Maybe I am stupid. Maybe my mind is clouded by the fact that I hold a small long position in Goldman Sachs (GS). But for the life of me i don't understand the case SEC is trying to make.
They say that CDO sold was created with purpose that it goes down in price. Please name me one company which creates and sells derivative it thinks will go up in price. This is how the derivative game works: there is a seller, who thinks that product goes down in price and a buyer, who thinks that products goes up. In derivatives, there is always a seller. Because every derivative is an artificial product, it only exists when somebody sells it short. Anyway, Paulson is not charged, so shorting derivatives is OK.
Apparently, the charge is that Goldman didn't disclose to buyers that derivative was sold short. What!!? Come on, derivative can't exist if it's not sold short. I am not sure Goldman has the right to name the seller to the buyers, but as far as I know, they just don't have to. SEC is waiving disclosure rule as a flag, but how much they really had to disclose?

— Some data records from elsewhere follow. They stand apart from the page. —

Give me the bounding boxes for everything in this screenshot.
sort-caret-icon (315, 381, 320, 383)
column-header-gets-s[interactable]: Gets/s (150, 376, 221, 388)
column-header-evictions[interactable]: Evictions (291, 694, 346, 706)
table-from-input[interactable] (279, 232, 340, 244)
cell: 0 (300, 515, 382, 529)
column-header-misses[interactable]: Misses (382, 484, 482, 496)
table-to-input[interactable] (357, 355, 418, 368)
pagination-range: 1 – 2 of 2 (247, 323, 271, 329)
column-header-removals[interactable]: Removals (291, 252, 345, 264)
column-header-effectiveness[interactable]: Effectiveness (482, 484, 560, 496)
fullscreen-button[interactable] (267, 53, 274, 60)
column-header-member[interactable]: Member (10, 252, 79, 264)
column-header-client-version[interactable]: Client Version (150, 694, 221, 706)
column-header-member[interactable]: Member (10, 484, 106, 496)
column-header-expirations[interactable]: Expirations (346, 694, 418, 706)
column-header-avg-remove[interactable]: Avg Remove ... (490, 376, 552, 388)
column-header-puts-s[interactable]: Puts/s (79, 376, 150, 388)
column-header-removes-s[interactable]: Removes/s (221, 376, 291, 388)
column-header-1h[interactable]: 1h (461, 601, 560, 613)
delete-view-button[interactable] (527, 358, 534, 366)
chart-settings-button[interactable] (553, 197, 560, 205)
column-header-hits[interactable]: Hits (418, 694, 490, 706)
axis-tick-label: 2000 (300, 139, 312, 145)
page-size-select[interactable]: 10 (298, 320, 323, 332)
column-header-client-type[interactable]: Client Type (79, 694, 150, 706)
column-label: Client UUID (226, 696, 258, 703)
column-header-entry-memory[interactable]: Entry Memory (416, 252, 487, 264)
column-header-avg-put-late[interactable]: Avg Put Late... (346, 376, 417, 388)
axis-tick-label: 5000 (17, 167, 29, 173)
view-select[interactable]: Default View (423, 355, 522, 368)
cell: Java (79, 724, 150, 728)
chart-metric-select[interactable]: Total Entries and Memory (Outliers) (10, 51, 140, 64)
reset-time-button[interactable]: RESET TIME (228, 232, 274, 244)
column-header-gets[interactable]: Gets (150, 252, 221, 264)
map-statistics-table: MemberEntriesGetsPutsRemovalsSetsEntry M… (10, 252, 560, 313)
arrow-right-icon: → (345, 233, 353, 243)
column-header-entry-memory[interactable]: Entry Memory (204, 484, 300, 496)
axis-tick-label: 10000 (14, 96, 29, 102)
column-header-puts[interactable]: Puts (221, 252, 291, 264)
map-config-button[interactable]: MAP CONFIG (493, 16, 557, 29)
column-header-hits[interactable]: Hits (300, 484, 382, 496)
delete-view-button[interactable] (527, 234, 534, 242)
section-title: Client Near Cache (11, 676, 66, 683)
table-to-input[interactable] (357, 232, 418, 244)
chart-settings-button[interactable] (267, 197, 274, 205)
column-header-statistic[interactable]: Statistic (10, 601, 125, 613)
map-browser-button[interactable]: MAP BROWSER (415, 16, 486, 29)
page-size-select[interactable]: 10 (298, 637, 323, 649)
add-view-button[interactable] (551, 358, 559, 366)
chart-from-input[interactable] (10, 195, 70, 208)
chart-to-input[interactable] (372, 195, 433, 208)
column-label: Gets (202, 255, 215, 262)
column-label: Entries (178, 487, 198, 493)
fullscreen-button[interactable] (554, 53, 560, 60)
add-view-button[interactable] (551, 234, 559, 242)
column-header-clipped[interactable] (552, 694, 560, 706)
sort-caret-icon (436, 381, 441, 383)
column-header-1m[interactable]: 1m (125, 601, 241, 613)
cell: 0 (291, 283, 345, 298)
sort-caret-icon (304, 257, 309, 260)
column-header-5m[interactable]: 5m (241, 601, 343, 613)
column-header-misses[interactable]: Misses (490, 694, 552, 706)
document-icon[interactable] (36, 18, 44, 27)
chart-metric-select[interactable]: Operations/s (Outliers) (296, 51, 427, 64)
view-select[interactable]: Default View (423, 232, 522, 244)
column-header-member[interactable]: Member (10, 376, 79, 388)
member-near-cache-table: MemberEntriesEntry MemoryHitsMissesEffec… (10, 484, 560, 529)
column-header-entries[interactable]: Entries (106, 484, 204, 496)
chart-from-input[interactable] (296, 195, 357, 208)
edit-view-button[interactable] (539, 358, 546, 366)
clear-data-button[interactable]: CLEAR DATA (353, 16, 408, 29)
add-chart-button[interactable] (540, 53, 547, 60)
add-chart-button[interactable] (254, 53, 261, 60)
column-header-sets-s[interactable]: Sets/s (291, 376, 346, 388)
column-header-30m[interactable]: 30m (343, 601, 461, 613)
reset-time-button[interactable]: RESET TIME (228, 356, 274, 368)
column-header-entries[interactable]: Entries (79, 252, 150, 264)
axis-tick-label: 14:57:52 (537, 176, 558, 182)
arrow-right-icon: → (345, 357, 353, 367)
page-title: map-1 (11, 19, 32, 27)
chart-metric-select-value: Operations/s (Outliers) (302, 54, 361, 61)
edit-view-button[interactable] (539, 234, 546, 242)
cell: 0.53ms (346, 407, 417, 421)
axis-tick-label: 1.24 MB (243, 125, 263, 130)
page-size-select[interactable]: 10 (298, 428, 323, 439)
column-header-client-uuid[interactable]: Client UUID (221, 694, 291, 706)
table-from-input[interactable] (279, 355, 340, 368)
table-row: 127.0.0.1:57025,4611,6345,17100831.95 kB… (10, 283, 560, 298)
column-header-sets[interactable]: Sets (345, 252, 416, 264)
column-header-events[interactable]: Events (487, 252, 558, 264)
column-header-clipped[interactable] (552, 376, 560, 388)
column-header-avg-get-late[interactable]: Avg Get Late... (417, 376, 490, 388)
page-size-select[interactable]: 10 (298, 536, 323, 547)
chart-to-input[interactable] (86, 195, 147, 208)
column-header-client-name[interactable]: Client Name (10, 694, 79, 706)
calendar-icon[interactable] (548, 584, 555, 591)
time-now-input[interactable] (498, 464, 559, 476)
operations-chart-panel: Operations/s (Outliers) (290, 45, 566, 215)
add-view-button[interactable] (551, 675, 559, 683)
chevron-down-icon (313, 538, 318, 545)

SEC didn't file a criminal complaint. It's only a civil suit. But the most suspicious thing is timing. In the middle of option expiration trading session, just tell me why doesn't it affect market. If company releases material information in the middle of the day, usually stock is halted, why wasn't it done with GS this time? Is it legal for SEC to make announcements in the middle of trading day? If so, maybe it's time to make it illegal.
I think this whole case stinks with politics to high haven. Looks too much like a part of the push of financial reform package.
Full disclosure: at the time of publication author had a long position in GS. Positions can change any time.